Zulgad: Who are these guys? John Hynes has Wild looking nothing like, well, the Wild
A year ago, the Wild got off to a terrible start in large part because they folded at the first sign of adversity. This season, the team has overcome nearly every challenge thrown at it.
The Wild’s 3-0 victory over the Montreal Canadiens on Thursday night surprised no one who simply glanced at the score. The Wild are off to a fantastic 11-2-3 start, putting them second in the Central Division with 25 points, and Montreal sits last in the Atlantic with 12 points.
But those who follow the Wild knew this win was anything but routine. That’s because Wild teams of recent years likely would have departed Xcel Energy Center with a deflating defeat.
The Wild were given an excuse to fold when they lost center Joel Eriksson Ek and winger Mats Zuccarello to lower-body injuries in the first period, after entering the game without defenseman Jonas Brodin (upper body). This used to be a team looking for an excuse and then lamenting its bad luck in the silence of a losing dressing room.
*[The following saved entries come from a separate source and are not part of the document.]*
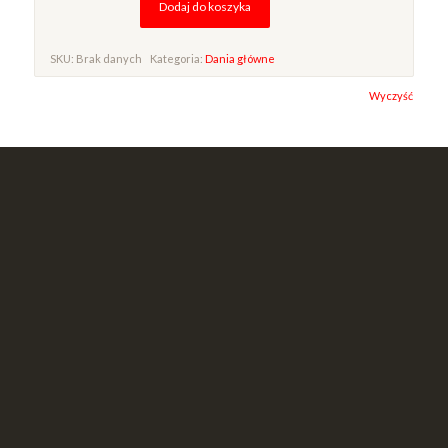
Dodaj do koszyka
SKU:
Brak danych
Kategoria:
Dania główne
Alternative:
Wyczyść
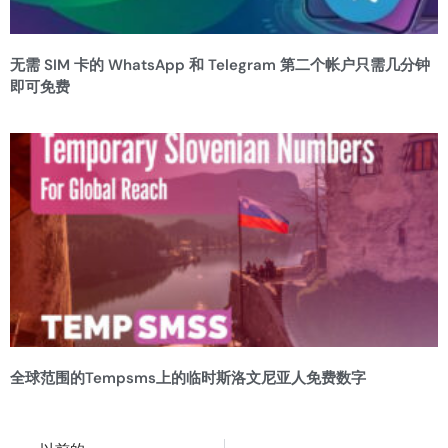
无需 SIM 卡的 WhatsApp 和 Telegram 第二个帐户只需几分钟
即可免费
全球范围的Tempsms上的临时斯洛文尼亚人免费数字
Instead, these Wild rolled with 10 forwards and countless line combinations, got goals from Matt Boldy, Marco Rossi and Kirill Kaprizov into an empty net and a 19-save shutout from the suddenly Tretiak-like Filip Gustavsson.
This continued a pattern of the Wild not being, well, the Wild.
John Hynes’ hiring by general manager Bill Guerin late last November was met with justified skepticism. Dean Evason’s firing was the right move, given the Wild’s 5-10-4 start and a seven-game losing streak that preceded his dismissal, but Hynes’ immediate hiring felt like just another in a long line of a GM recycling a coach who also happened to be his buddy.
In this case, Hynes had worked for Guerin when the former coached the Pittsburgh Penguins’ minor league affiliate in Wilkes-Barre and the latter oversaw that team. Hynes’ first NHL coaching job came in New Jersey, where he spent four-plus years before being fired 26 games into the 2019-20 season. Hynes was hired by Nashville shortly after his dismissal, finished out that season and then led the Predators until being jettisoned after that team missed the playoffs in 2022-23.
Hynes’ unemployment didn’t last long as Guerin picked him to replace Evason and gave him a multi-year contract. A decision that was easy to question at the time, now looks like one of Guerin’s better moves.
The Wild missed the playoffs last season, going 34-24-5 under Hynes and 39-33-10 (87 points) overall, and few expected them to make it this season. Much of the personnel remained the same and money remained tight because of the nearly $15 million combined that Zach Parise and Ryan Suter count toward the salary cap as the penalty for their buyouts.
Hynes had other ideas and ran a tougher training camp that combined with his players’ embarrassment coming off of last season, has turned this into a very different team. The Wild started 2022-23 with such a lack of swagger that big-time personality and marginal hockey player Ryan Reaves was acquired from the Rangers to provide a spark.